Einige Städte haben bereits erklärt, dass sie nur bei vorliegenden Widersprüchen zu viel gezahlte Abwassergebühren erstatten wollen. Im politischen Raum beispielsweise in Wetter gab es aber die weitergehende Forderung, „diese Ungerechtigkeit zu korrigieren. Wir haben beantragt, die Abwassergebühren für 2022 umgehend neu zu berechnen und allen Bürgern die Differenz zu erstatten“, so Jürgen Uebelgünn von den Grünen im Juni. Mehrheiten gab es für diesen Kulanz-Vorstoß nicht. Für 161 Widerspruchsführer bleibt der Anspruch gesichert.

Patrick Wicker von der CDU-Fraktion im Herdecker Rat wollte jetzt zunächst einmal die Rechtskräftigkeit des Urteils abwarten und befand: „Wir sind ein bisschen früh dran“ mit dem Nachhaken.

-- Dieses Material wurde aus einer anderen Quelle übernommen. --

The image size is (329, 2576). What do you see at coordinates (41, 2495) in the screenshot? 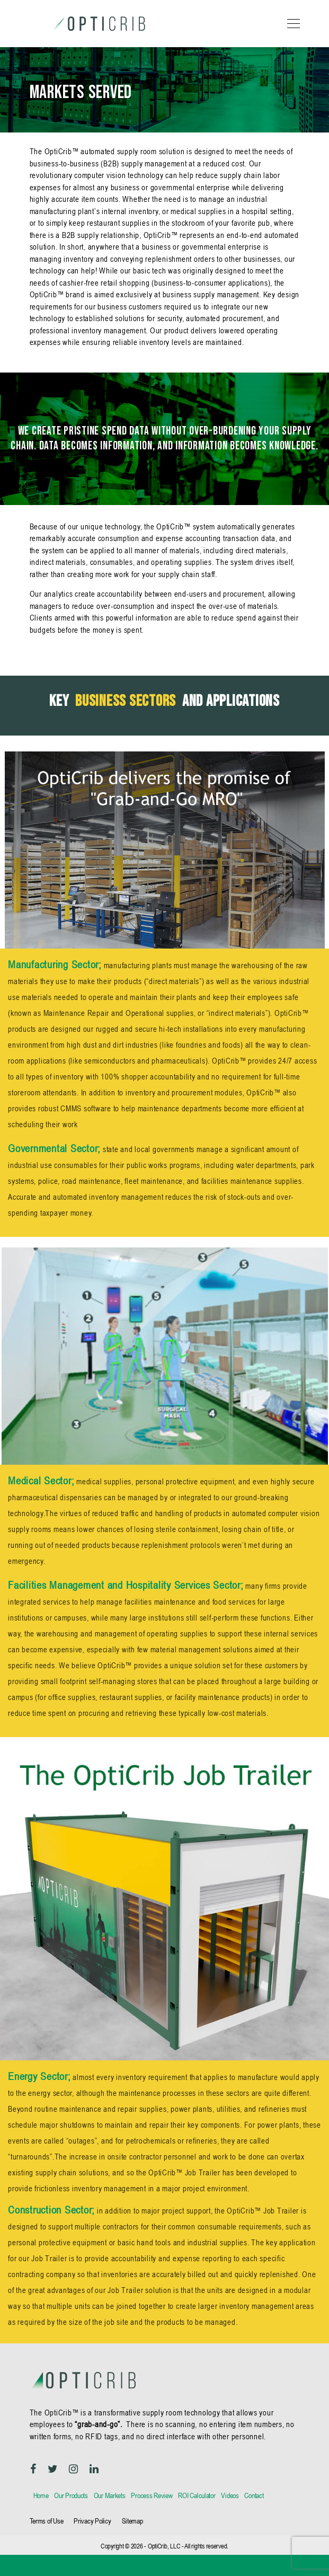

OVG: Gebühren überschreiten die Kosten

Die Abwassergebühren-Kalkulation der Stadt Oer-Erkenschwick für das Jahr 2017 ist rechtswidrig, weil die konkrete Berechnung von kalkulatorischen Abschreibungen und Zinsen zu einem Gebührenaufkommen führt, das die Kosten der Anlagen über­schreitet. Das hat das Oberverwaltungsgericht in einem Musterverfahren ent­schieden und damit seine langjährige Rechtsprechung zur Kalkulation von Abwas­sergebühren geändert. So die OVG-Presseerklärung vom 17. Mai 2022.